On Sunday, 23 December 2018 at 08:08:59 UTC, Joakim wrote:
On Sunday, 23 December 2018 at 06:54:26 UTC, Russel Winder
wrote:
Others have cited Rust and Go. I shall cite Python, Ruby,
Groovy, Java, Kotlin, Clojure, Haskell, all of which have
thriving programming language oriented conferences all over
the world. Then there are the Linux conferences, GStreamer
conferences, conference all about specific technologies rather
than programming languages. And of course there is ACCU. There
is much more evidence that the more or less traditional
conference format serves a purpose for people, and are
remaining very successful. Many of these conferences make good
profits, so are commercially viable.
That's all well and good, but none of this addresses the key
points of whether there are less tech conferences being done
and whether they make sense in this day and age. There are
still people riding in horse and carriage, that doesn't mean
it's still a good idea. :)
You say that like some superior technology exists to replace the
conference. Yes, DConf may benefit from tutorials, workshops,
BoFs, whatever, but the value it brings to the community is very
real.
Thus I reject the fundamental premise of your position that
the conference format is dying off. It isn't. The proof is
there.
Yes, the proof is there: the conference is dying.

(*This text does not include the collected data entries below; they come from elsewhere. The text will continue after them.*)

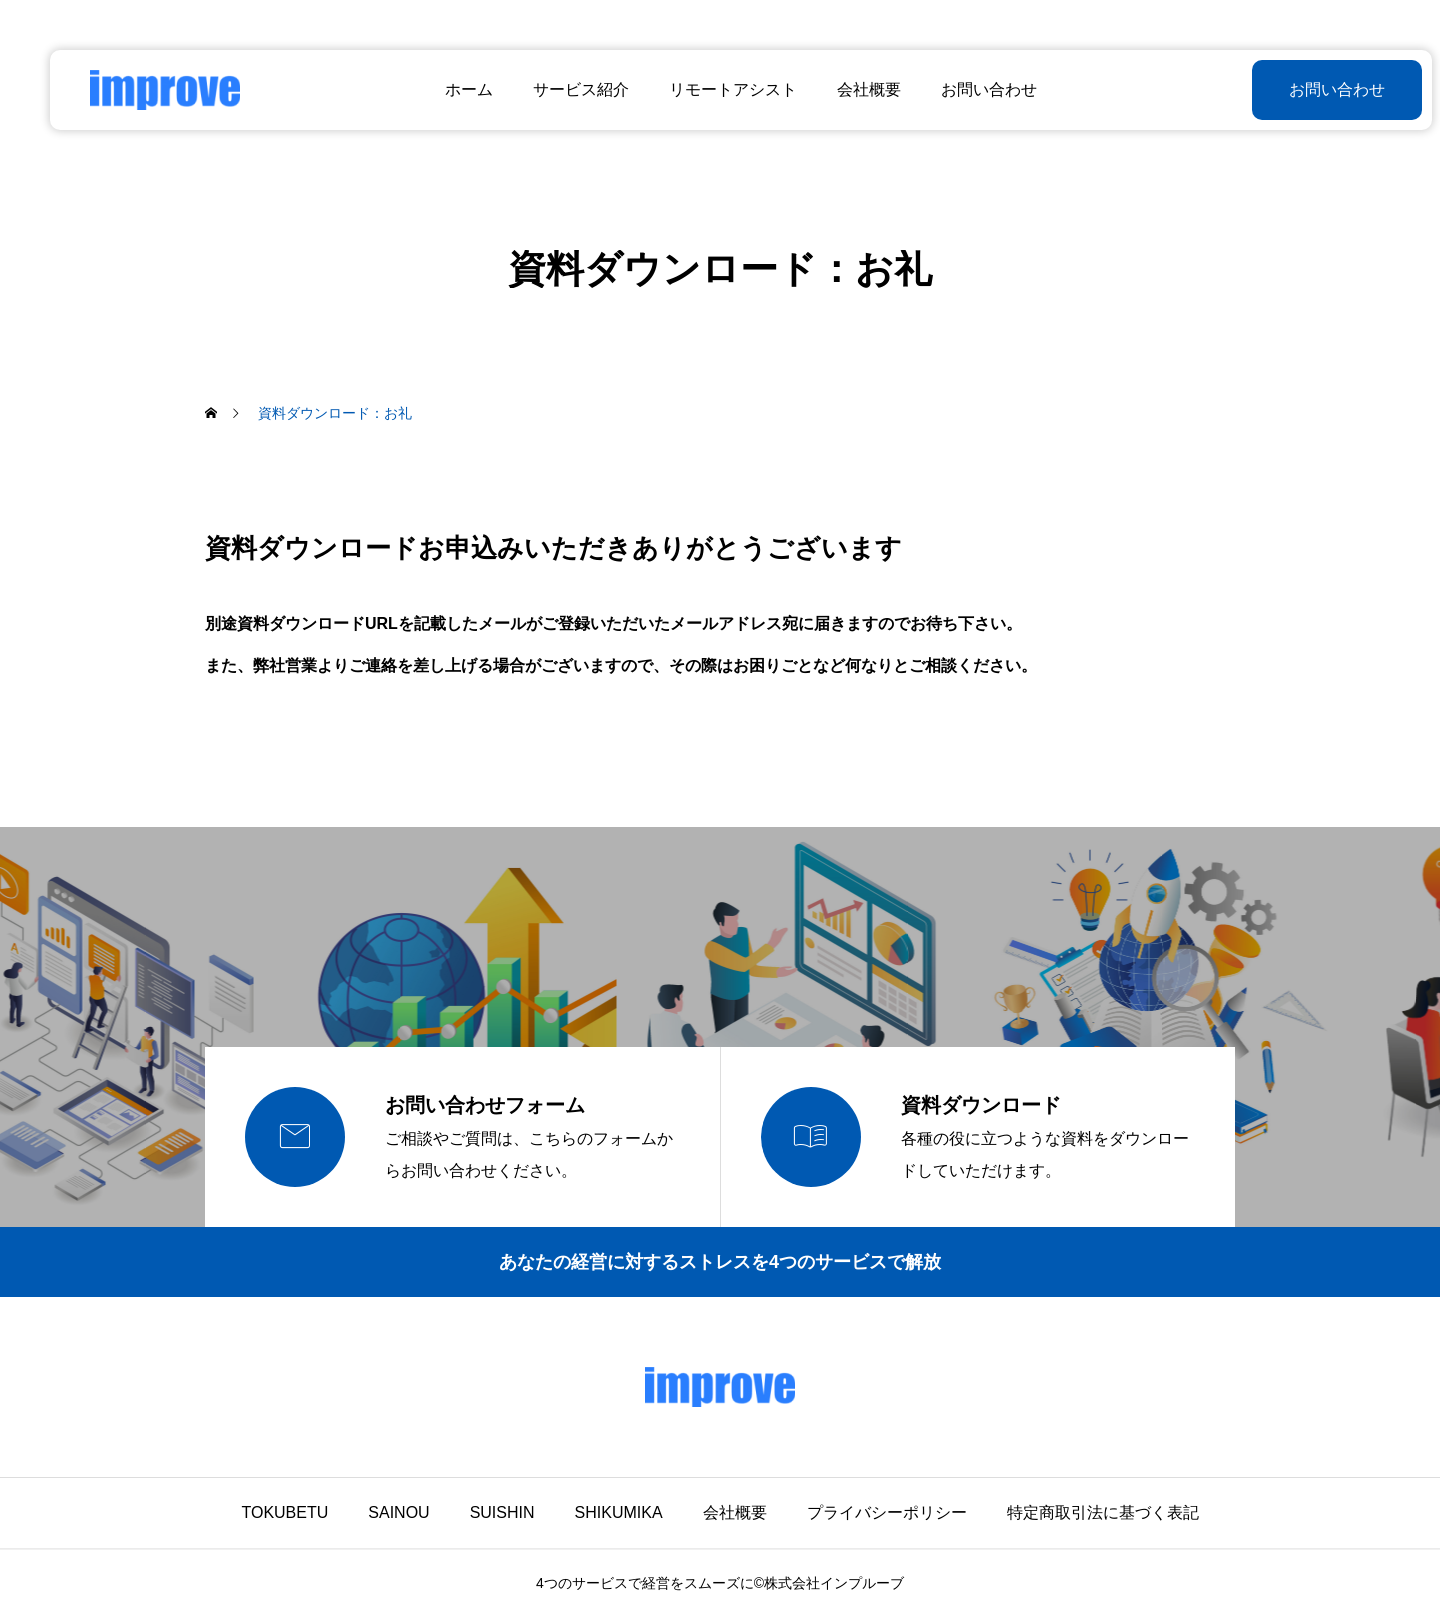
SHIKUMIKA (619, 1512)
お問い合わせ (968, 89)
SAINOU (398, 1512)
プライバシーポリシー (887, 1512)
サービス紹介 (560, 89)
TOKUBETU (284, 1512)
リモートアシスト (712, 89)
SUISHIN (502, 1512)
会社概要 (848, 89)
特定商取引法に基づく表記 (1103, 1512)
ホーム (448, 89)
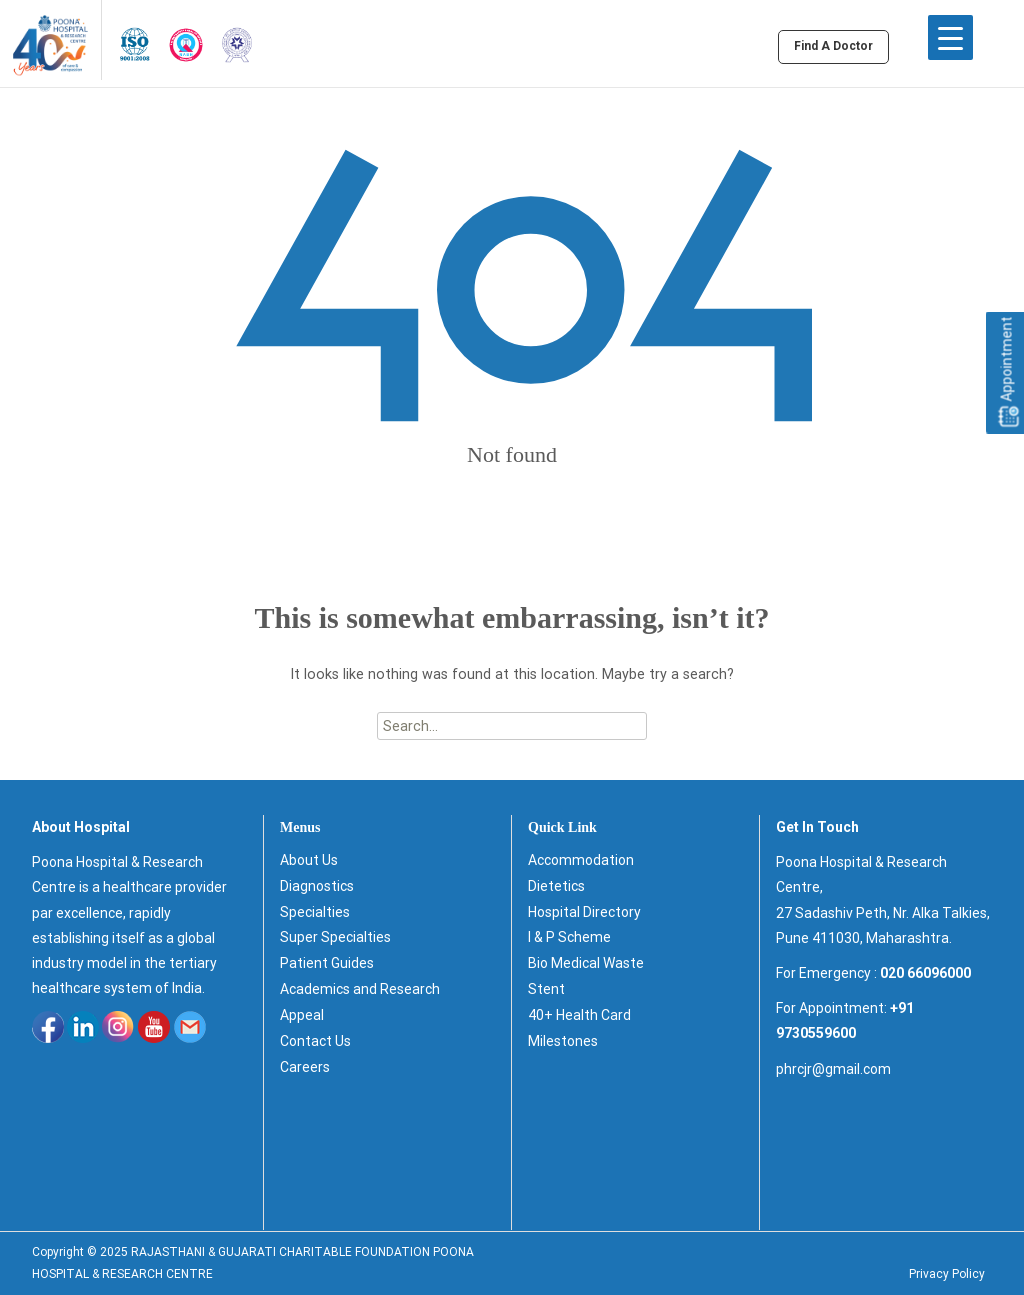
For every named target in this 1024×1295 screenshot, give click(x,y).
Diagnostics (317, 886)
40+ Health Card (579, 1015)
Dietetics (556, 886)
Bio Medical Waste (586, 963)
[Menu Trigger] (950, 37)
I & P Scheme (569, 937)
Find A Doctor (833, 46)
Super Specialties (335, 937)
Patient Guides (327, 963)
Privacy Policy (947, 1274)
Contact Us (315, 1041)
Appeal (302, 1015)
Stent (546, 989)
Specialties (315, 912)
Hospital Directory (584, 912)
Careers (305, 1067)
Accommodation (581, 860)
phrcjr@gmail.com (833, 1069)
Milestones (563, 1041)
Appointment (1007, 372)
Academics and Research (360, 989)
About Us (309, 860)
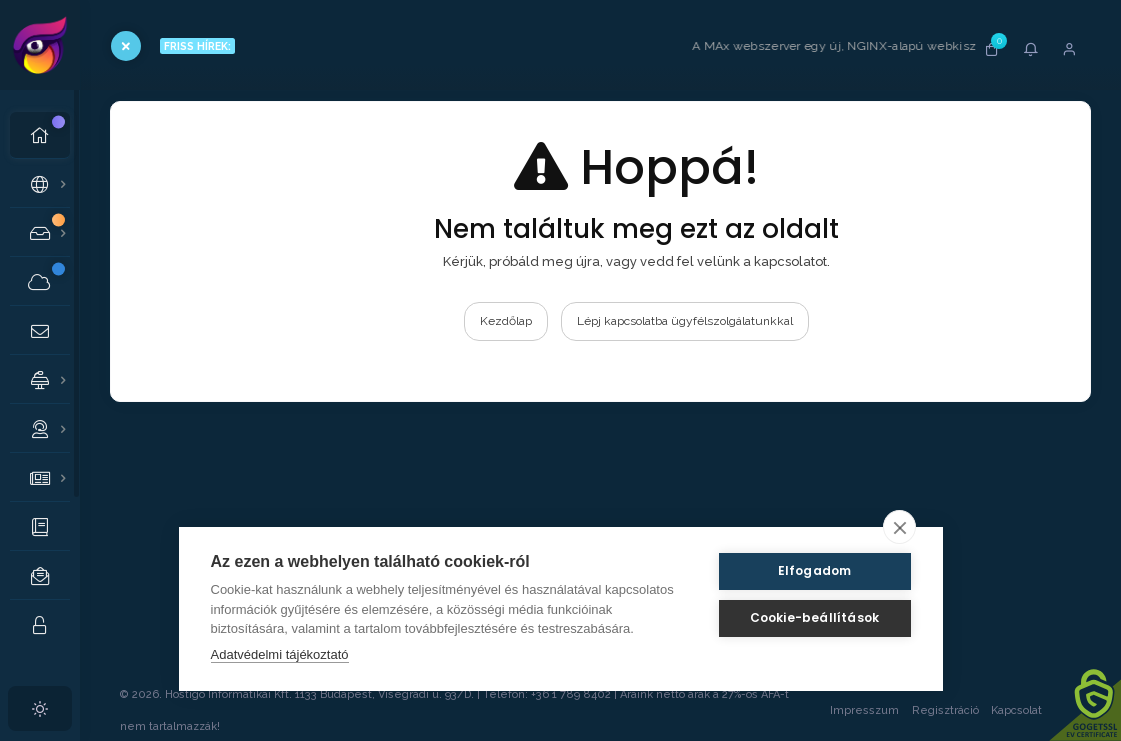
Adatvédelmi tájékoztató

Hardly. IME there are two kinds of conferences (or maybe they
form a spectrum, whatever) academic and industrial. Academic is
going nowhere, research needs presenting, organisation of
collaboration needs to happen. Industrial, there is project
coordination, employment prospectus, business opportunities, why
do you think companies sponsor conferences? They get their moneys
worth out of it.
Perhaps you as an individual believe that they are not cost
effective for you, fine. But consider that the foundation
reimburses speakers and I personally would be very interested to
hear what you have been doing with Andoird/ARM and I'm sure many
others would as well, the question becomes: is it worth your time?